La Premier si allena, capitano Watford: “Io dico no”

L' Arsenal Football club Emirates Stadium a Londra.
L' Arsenal Football club Emirates Stadium a Londra. ANSA/NEIL HALL

LONDRA.  – Il giorno dell’atteso ritorno agli allenamenti non individuali in Premier League è stato segnato in chiusura da un dato ad effetto: sei persone, appartenenti a tre club, sono risultate positive ai tamponi e poste subito in isolamento per una settimana.

Una piccola percentuale tra i 748 test effettuati tra giocatori, tecnici e membri dello staff di 19 delle 20 società, ma la lega ha specificato che attende ancora alcuni risultati. Massimo riserbo sui nomi e anche sui club coinvolti.
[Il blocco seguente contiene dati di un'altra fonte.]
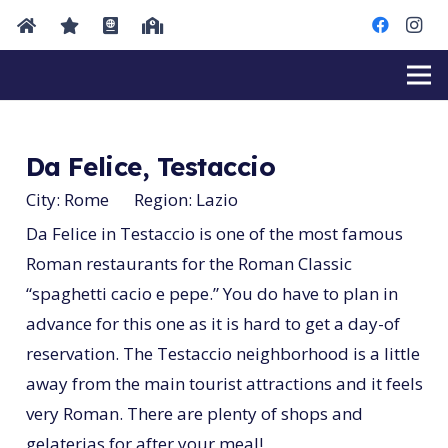
Da Felice, Testaccio
City:
Rome
Region:
Lazio
Da Felice in Testaccio is one of the most famous
Roman restaurants for the Roman Classic
“spaghetti cacio e pepe.” You do have to plan in
advance for this one as it is hard to get a day-of
reservation. The Testaccio neighborhood is a little
away from the main tourist attractions and it feels
very Roman. There are plenty of shops and
gelaterias for after your meal!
Non ha invece pensato a nascondersi il primo “ammutinato”: Troy Deeney, giocatore del Watford di proprietà della famiglia Pozzo che controlla anche l’Udinese, ha detto di non voler tornare ad allenarsi perché teme per la salute della sua famiglia. Anche Juergen Klopp, pur sperando di tornare a giocare, antepone la salute al possibile mancato titolo per il suo Liverpool: “C’è di peggio nella vita”, ha commentato.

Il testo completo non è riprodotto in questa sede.